The results of recent studies have demonstrated that alcohol may decrease DNA methylation in hepatic tissue through its antagonistic action on folate metabolism and/or methionine synthetase and by decreasing S-adenosylmethionine (AdoMet)⁵ production (Barak et al. 1993 , Hidiroglou et al. 1994 , Trimble et al. 1993 ). Folate is an essential cofactor in the production of AdoMet, the primary methyl donor for DNA, and methionine is a precursor of AdoMet (Appling 1991 , Chiang et al. 1996 ). Low levels of AdoMet, therefore, may reduce methylation of DNA (Wainfan et al. 1989 , Pogribny et al. 1995b ). Garro et al. (1991) , for example, observed that alcohol diminishes hepatic AdoMet and is capable of causing DNA hypomethylation of fetal liver.
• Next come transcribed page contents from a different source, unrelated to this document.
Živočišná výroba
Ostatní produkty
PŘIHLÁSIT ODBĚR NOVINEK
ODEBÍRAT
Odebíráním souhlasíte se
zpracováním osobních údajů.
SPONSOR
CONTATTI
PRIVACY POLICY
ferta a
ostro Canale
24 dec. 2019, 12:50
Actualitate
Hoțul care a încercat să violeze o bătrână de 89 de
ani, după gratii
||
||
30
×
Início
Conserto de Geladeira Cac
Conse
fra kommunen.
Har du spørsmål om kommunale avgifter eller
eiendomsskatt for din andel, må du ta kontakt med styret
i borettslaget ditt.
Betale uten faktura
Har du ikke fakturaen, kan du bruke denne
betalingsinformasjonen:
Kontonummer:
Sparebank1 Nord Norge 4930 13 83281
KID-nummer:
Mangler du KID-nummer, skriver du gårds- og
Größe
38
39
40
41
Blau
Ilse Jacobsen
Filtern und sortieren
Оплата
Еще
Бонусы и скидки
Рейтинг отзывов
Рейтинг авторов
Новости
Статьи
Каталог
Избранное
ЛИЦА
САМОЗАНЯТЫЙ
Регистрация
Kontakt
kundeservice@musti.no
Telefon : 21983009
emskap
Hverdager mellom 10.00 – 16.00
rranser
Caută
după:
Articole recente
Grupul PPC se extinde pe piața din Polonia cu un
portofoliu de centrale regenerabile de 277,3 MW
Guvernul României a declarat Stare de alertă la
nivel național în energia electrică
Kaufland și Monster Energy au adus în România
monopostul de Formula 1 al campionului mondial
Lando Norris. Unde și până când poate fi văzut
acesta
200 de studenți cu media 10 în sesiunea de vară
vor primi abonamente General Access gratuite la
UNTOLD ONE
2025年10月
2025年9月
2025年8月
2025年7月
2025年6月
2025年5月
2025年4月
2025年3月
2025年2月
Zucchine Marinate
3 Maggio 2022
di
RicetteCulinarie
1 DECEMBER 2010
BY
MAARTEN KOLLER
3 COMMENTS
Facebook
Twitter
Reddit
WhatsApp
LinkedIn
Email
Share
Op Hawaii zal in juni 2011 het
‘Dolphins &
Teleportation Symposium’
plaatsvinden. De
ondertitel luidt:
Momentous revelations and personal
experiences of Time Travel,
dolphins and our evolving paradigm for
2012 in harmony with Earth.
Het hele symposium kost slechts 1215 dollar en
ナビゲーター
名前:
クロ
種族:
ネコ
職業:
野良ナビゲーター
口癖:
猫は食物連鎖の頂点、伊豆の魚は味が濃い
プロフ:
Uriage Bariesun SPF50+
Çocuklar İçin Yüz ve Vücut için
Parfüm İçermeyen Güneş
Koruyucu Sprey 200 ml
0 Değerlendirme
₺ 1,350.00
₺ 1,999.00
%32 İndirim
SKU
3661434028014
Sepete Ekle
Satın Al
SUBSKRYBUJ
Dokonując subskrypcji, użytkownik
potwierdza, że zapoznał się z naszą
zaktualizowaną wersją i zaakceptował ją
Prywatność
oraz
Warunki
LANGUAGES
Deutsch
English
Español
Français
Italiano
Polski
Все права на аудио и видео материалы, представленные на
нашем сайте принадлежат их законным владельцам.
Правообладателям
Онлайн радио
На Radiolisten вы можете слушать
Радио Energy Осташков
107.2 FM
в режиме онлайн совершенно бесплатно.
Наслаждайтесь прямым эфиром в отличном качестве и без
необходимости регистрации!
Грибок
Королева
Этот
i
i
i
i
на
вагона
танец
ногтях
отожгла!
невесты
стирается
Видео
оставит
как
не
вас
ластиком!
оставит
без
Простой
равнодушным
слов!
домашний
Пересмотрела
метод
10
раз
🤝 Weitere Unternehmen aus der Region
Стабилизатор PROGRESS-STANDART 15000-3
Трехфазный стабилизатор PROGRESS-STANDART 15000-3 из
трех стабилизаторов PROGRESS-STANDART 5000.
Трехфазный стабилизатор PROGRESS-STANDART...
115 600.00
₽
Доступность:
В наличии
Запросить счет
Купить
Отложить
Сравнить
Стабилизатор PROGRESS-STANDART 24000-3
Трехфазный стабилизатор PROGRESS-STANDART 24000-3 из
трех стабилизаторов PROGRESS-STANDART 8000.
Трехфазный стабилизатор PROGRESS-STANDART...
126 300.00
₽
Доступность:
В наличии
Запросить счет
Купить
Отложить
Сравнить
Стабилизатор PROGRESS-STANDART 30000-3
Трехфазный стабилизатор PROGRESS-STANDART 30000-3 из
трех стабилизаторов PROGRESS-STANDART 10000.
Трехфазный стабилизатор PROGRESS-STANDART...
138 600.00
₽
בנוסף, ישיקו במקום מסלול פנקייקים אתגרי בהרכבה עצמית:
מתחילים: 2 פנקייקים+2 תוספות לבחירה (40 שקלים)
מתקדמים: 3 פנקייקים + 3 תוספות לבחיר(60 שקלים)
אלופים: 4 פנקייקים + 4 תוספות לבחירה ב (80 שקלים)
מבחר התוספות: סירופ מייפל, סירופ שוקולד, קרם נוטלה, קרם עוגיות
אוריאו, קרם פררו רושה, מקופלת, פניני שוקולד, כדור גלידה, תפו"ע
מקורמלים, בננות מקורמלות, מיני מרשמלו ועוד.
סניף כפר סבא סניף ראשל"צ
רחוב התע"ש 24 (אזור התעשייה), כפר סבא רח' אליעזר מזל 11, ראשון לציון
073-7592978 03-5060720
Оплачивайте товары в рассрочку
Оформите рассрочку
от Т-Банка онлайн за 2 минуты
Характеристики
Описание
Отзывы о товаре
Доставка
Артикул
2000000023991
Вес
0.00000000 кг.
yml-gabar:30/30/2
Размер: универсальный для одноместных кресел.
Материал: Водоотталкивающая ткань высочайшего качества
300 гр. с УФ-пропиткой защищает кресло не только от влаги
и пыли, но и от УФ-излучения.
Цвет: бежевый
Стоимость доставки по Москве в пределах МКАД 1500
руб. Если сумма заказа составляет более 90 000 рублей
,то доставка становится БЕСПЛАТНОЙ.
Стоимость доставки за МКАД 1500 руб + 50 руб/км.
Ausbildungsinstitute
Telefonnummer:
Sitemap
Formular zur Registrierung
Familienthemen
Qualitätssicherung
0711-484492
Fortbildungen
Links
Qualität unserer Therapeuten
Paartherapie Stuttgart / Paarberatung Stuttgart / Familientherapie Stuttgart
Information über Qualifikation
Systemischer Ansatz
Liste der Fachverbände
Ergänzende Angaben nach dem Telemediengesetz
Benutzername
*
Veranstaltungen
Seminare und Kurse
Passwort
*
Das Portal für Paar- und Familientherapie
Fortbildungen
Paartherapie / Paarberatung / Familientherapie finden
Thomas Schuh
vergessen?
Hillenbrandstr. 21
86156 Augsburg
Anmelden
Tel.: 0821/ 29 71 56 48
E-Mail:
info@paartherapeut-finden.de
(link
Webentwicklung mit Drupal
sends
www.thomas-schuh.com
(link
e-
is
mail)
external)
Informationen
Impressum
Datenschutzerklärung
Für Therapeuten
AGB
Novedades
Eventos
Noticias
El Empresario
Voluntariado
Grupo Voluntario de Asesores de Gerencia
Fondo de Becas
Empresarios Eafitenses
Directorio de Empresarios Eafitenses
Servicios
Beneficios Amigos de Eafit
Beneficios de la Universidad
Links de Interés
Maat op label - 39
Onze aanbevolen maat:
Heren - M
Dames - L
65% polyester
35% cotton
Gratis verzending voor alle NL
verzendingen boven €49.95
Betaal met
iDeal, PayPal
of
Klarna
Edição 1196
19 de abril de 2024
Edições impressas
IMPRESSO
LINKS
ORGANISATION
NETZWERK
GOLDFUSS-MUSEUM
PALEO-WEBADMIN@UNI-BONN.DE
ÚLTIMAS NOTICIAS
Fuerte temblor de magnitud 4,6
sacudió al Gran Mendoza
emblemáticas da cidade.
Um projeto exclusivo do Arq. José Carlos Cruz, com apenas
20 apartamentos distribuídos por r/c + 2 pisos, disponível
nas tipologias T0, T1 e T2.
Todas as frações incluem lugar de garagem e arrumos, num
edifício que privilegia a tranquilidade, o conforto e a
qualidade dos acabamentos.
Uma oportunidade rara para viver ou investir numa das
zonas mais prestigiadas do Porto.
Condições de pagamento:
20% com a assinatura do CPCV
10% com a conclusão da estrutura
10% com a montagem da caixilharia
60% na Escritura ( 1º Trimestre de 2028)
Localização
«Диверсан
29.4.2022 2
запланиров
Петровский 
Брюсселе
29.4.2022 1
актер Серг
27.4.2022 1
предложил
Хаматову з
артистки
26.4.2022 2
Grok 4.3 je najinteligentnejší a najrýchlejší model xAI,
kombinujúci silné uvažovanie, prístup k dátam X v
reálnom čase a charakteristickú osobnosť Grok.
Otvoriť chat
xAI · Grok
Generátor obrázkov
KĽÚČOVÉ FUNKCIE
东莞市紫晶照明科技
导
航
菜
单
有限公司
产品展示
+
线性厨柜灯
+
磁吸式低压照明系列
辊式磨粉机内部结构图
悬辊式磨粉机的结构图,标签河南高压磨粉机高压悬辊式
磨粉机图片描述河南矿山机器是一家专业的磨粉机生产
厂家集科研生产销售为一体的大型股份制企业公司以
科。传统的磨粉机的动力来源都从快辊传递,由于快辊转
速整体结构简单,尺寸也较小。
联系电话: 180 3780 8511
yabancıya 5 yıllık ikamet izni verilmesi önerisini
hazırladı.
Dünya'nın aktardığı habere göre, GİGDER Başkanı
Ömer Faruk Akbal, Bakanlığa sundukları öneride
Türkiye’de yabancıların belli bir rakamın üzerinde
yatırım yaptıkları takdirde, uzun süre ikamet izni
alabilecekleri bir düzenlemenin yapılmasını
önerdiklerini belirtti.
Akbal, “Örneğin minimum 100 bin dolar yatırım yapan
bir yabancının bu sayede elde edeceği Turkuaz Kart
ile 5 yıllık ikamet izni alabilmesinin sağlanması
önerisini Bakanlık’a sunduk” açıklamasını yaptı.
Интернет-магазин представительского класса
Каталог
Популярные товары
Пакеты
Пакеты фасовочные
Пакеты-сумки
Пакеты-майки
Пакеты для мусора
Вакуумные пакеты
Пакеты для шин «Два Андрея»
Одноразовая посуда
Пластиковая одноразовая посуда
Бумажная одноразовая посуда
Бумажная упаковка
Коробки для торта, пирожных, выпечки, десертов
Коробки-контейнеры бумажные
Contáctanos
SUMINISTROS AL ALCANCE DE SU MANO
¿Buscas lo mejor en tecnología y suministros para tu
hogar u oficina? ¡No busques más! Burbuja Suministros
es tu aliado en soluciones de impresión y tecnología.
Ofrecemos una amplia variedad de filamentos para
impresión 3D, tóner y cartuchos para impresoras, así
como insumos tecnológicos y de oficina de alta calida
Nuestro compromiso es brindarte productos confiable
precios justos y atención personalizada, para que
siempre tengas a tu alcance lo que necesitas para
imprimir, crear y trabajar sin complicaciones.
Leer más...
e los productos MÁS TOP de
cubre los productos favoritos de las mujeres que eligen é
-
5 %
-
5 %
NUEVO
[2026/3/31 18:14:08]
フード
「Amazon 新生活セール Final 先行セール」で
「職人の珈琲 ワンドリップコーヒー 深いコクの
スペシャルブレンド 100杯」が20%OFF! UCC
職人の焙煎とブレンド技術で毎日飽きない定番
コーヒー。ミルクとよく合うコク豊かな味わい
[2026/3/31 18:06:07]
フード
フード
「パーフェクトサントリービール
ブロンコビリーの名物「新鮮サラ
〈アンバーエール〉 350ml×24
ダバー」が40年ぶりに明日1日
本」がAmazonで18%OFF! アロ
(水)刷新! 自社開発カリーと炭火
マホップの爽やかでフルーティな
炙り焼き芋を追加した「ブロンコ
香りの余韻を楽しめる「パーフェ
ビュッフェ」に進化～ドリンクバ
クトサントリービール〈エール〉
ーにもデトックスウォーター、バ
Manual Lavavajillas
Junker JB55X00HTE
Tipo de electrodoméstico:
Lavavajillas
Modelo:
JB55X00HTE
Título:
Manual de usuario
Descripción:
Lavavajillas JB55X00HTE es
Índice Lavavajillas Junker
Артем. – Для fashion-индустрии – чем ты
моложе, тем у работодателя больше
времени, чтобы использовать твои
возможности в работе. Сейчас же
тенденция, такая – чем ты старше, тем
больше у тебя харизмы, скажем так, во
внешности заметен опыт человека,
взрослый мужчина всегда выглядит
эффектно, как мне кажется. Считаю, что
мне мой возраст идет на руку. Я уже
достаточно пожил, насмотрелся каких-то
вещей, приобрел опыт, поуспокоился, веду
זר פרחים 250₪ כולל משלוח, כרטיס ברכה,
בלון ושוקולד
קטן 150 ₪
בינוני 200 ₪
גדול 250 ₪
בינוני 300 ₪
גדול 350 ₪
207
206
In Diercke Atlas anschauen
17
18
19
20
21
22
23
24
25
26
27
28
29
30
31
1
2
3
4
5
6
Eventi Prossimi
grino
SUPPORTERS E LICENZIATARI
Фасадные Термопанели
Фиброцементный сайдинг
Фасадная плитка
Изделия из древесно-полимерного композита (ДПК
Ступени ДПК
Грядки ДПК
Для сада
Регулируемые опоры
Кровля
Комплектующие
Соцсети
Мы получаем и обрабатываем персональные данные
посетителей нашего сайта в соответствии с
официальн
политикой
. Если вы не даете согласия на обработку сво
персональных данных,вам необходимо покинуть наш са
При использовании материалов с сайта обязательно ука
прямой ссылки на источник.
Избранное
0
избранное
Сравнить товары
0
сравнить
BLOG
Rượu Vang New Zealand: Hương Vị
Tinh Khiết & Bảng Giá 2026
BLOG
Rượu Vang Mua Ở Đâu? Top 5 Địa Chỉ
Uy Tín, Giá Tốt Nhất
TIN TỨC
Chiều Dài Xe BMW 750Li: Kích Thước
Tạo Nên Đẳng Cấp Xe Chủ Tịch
Although all of the functions of DNA methylation are not yet understood, it appears to be an important mechanism for modulating gene expression and for stabilizing areas of the genome (Bestor and Tycko 1996 , Counts and Goodman 1994 ). Alterations in DNA methylation, which are among the most consistent molecular changes observed in carcinogenesis, could induce the expression of oncogenes, silence the expression of tumor suppressor genes or make critical tumor suppressor genes more susceptible to damage (Laird and Jaenisch 1996 , Versteeg 1997 ). In colorectal cancer, there is ample evidence to demonstrate an association between DNA hypomethylation and colorectal carcinogenesis, both genomically (Feinberg et al 1988 , Feinberg and Vogelstein 1983a , Goelz et al. 1985 ) and at the sites of selected protooncogenes and tumor suppressor genes (Kane et al. 1997 , Makos et al. 1992 ). Recently, we reported that dimethylhydrazine (DMH), a colon-specific chemical carcinogen, which alters the AdoMet level and methyl transferase activity preceding the histologic appearance of dysplasia, induces exon-specific p53 hypomethylation in rat colon, demonstrating that such effect is also observed in this rodent model of colonic carcinogenesis (Kim et al. 1996 ). This rodent model of colon cancer also has been shown to be modulated by alcohol ingestion (Hamilton et al. 1987 , Seitz et al. 1984 ) and therefore appears to be a suitable model with which to examine the interactions of alcohol and colonic carcinogenesis.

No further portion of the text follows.